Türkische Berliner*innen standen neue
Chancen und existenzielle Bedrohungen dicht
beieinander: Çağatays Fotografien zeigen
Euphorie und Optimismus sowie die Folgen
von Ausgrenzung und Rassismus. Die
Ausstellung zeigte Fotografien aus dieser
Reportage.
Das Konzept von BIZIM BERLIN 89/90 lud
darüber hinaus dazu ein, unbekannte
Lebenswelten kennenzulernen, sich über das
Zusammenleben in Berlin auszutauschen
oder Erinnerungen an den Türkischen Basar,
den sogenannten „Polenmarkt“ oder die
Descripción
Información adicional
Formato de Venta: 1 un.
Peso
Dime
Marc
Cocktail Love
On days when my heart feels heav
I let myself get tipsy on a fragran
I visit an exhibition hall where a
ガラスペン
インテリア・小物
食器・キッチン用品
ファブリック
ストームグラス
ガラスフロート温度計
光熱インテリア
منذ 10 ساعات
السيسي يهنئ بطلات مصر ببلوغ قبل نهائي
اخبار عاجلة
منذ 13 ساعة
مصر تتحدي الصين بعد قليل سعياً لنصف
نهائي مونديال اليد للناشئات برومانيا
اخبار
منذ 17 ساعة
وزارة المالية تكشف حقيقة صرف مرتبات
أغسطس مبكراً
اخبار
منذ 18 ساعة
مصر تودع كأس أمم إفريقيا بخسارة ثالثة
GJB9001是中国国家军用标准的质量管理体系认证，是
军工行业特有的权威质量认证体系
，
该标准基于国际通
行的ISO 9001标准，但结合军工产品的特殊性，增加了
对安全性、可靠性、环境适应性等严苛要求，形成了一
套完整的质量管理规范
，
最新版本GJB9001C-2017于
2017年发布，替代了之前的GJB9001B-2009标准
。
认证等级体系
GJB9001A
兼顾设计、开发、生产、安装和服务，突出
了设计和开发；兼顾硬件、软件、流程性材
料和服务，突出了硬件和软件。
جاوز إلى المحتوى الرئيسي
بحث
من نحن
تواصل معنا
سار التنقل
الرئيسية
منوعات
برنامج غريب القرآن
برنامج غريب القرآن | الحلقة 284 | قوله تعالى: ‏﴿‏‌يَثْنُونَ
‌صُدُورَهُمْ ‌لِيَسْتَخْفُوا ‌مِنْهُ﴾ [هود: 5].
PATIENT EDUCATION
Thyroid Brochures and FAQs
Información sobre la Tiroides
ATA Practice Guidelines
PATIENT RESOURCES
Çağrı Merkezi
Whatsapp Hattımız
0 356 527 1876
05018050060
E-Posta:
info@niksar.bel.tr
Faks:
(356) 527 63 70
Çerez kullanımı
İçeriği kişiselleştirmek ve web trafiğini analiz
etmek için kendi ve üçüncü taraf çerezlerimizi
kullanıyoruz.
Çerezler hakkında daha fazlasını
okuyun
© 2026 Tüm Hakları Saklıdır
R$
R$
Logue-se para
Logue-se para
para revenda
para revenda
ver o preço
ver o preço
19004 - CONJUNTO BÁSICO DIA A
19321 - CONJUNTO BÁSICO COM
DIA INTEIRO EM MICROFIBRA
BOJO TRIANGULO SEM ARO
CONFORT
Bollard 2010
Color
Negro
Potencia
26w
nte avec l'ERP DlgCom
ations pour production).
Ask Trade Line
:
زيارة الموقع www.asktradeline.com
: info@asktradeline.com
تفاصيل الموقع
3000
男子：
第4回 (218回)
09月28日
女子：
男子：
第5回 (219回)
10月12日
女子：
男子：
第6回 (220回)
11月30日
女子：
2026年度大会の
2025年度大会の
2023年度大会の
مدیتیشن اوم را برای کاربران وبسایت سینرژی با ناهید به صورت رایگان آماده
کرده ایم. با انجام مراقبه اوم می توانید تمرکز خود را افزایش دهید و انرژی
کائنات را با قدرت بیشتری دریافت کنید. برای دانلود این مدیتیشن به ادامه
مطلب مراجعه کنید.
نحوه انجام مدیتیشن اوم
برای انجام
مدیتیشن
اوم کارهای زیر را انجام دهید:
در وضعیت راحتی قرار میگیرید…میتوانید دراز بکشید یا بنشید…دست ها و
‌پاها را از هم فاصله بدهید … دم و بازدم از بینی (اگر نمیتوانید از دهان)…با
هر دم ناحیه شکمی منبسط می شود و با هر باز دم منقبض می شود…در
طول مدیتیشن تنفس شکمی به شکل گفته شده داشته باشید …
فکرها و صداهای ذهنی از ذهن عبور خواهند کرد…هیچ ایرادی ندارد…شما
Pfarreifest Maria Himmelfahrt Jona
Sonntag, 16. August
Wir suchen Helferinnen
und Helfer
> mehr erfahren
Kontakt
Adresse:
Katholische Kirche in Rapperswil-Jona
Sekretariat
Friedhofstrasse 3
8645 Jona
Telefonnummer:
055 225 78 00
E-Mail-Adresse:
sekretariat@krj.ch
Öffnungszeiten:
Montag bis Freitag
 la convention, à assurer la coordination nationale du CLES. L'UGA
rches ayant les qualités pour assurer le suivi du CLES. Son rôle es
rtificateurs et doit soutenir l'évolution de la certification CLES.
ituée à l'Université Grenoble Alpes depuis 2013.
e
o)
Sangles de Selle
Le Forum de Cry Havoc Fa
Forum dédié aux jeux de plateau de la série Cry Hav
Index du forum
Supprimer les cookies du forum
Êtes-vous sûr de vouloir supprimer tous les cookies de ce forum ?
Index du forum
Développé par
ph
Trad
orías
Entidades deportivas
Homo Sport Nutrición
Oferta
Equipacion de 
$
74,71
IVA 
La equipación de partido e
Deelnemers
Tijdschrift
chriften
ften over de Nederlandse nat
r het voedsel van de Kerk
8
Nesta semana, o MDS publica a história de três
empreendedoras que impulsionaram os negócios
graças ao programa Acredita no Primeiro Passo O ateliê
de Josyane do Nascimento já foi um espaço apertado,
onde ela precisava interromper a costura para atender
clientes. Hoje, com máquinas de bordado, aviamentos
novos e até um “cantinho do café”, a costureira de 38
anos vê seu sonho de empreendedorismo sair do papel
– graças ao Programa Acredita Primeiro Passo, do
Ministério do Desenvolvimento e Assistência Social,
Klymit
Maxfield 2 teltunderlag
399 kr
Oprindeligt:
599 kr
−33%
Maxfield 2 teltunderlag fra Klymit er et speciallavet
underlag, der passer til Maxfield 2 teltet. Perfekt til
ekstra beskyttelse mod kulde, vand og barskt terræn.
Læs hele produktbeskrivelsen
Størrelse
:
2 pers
****************
- [WHAT IS EXPECTED]
This exercise needs each record retyped exactly as shown.

- [RESPONSE AREA]
Türkische Berliner*innen standen neue
Chancen und existenzielle Bedrohungen dicht
beieinander: Çağatays Fotografien zeigen
Euphorie und Optimismus sowie die Folgen
von Ausgrenzung und Rassismus. Die
Ausstellung zeigte Fotografien aus dieser
Reportage.
Das Konzept von BIZIM BERLIN 89/90 lud
darüber hinaus dazu ein, unbekannte
Lebenswelten kennenzulernen, sich über das
Zusammenleben in Berlin auszutauschen
oder Erinnerungen an den Türkischen Basar,
den sogenannten „Polenmarkt“ oder die
Descripción
Información adicional
Formato de Venta: 1 un.
Peso
Dime
Marc
Cocktail Love
On days when my heart feels heav
I let myself get tipsy on a fragran
I visit an exhibition hall where a
ガラスペン
インテリア・小物
食器・キッチン用品
ファブリック
ストームグラス
ガラスフロート温度計
光熱インテリア
منذ 10 ساعات
السيسي يهنئ بطلات مصر ببلوغ قبل نهائي
اخبار عاجلة
منذ 13 ساعة
مصر تتحدي الصين بعد قليل سعياً لنصف
نهائي مونديال اليد للناشئات برومانيا
اخبار
منذ 17 ساعة
وزارة المالية تكشف حقيقة صرف مرتبات
أغسطس مبكراً
اخبار
منذ 18 ساعة
مصر تودع كأس أمم إفريقيا بخسارة ثالثة
GJB9001是中国国家军用标准的质量管理体系认证，是
军工行业特有的权威质量认证体系
，
该标准基于国际通
行的ISO 9001标准，但结合军工产品的特殊性，增加了
对安全性、可靠性、环境适应性等严苛要求，形成了一
套完整的质量管理规范
，
最新版本GJB9001C-2017于
2017年发布，替代了之前的GJB9001B-2009标准
。
认证等级体系
GJB9001A
兼顾设计、开发、生产、安装和服务，突出
了设计和开发；兼顾硬件、软件、流程性材
料和服务，突出了硬件和软件。
جاوز إلى المحتوى الرئيسي
بحث
من نحن
تواصل معنا
سار التنقل
الرئيسية
منوعات
برنامج غريب القرآن
برنامج غريب القرآن | الحلقة 284 | قوله تعالى: ‏﴿‏‌يَثْنُونَ
‌صُدُورَهُمْ ‌لِيَسْتَخْفُوا ‌مِنْهُ﴾ [هود: 5].
PATIENT EDUCATION
Thyroid Brochures and FAQs
Información sobre la Tiroides
ATA Practice Guidelines
PATIENT RESOURCES
Çağrı Merkezi
Whatsapp Hattımız
0 356 527 1876
05018050060
E-Posta:
info@niksar.bel.tr
Faks:
(356) 527 63 70
Çerez kullanımı
İçeriği kişiselleştirmek ve web trafiğini analiz
etmek için kendi ve üçüncü taraf çerezlerimizi
kullanıyoruz.
Çerezler hakkında daha fazlasını
okuyun
© 2026 Tüm Hakları Saklıdır
R$
R$
Logue-se para
Logue-se para
para revenda
para revenda
ver o preço
ver o preço
19004 - CONJUNTO BÁSICO DIA A
19321 - CONJUNTO BÁSICO COM
DIA INTEIRO EM MICROFIBRA
BOJO TRIANGULO SEM ARO
CONFORT
Bollard 2010
Color
Negro
Potencia
26w
nte avec l'ERP DlgCom
ations pour production).
Ask Trade Line
:
زيارة الموقع www.asktradeline.com
: info@asktradeline.com
تفاصيل الموقع
3000
男子：
第4回 (218回)
09月28日
女子：
男子：
第5回 (219回)
10月12日
女子：
男子：
第6回 (220回)
11月30日
女子：
2026年度大会の
2025年度大会の
2023年度大会の
مدیتیشن اوم را برای کاربران وبسایت سینرژی با ناهید به صورت رایگان آماده
کرده ایم. با انجام مراقبه اوم می توانید تمرکز خود را افزایش دهید و انرژی
کائنات را با قدرت بیشتری دریافت کنید. برای دانلود این مدیتیشن به ادامه
مطلب مراجعه کنید.
نحوه انجام مدیتیشن اوم
برای انجام
مدیتیشن
اوم کارهای زیر را انجام دهید:
در وضعیت راحتی قرار میگیرید…میتوانید دراز بکشید یا بنشید…دست ها و
‌پاها را از هم فاصله بدهید … دم و بازدم از بینی (اگر نمیتوانید از دهان)…با
هر دم ناحیه شکمی منبسط می شود و با هر باز دم منقبض می شود…در
طول مدیتیشن تنفس شکمی به شکل گفته شده داشته باشید …
فکرها و صداهای ذهنی از ذهن عبور خواهند کرد…هیچ ایرادی ندارد…شما
Pfarreifest Maria Himmelfahrt Jona
Sonntag, 16. August
Wir suchen Helferinnen
und Helfer
> mehr erfahren
Kontakt
Adresse:
Katholische Kirche in Rapperswil-Jona
Sekretariat
Friedhofstrasse 3
8645 Jona
Telefonnummer:
055 225 78 00
E-Mail-Adresse:
sekretariat@krj.ch
Öffnungszeiten:
Montag bis Freitag
 la convention, à assurer la coordination nationale du CLES. L'UGA
rches ayant les qualités pour assurer le suivi du CLES. Son rôle es
rtificateurs et doit soutenir l'évolution de la certification CLES.
ituée à l'Université Grenoble Alpes depuis 2013.
e
o)
Sangles de Selle
Le Forum de Cry Havoc Fa
Forum dédié aux jeux de plateau de la série Cry Hav
Index du forum
Supprimer les cookies du forum
Êtes-vous sûr de vouloir supprimer tous les cookies de ce forum ?
Index du forum
Développé par
ph
Trad
orías
Entidades deportivas
Homo Sport Nutrición
Oferta
Equipacion de 
$
74,71
IVA 
La equipación de partido e
Deelnemers
Tijdschrift
chriften
ften over de Nederlandse nat
r het voedsel van de Kerk
8
Nesta semana, o MDS publica a história de três
empreendedoras que impulsionaram os negócios
graças ao programa Acredita no Primeiro Passo O ateliê
de Josyane do Nascimento já foi um espaço apertado,
onde ela precisava interromper a costura para atender
clientes. Hoje, com máquinas de bordado, aviamentos
novos e até um “cantinho do café”, a costureira de 38
anos vê seu sonho de empreendedorismo sair do papel
– graças ao Programa Acredita Primeiro Passo, do
Ministério do Desenvolvimento e Assistência Social,
Klymit
Maxfield 2 teltunderlag
399 kr
Oprindeligt:
599 kr
−33%
Maxfield 2 teltunderlag fra Klymit er et speciallavet
underlag, der passer til Maxfield 2 teltet. Perfekt til
ekstra beskyttelse mod kulde, vand og barskt terræn.
Læs hele produktbeskrivelsen
Størrelse
:
2 pers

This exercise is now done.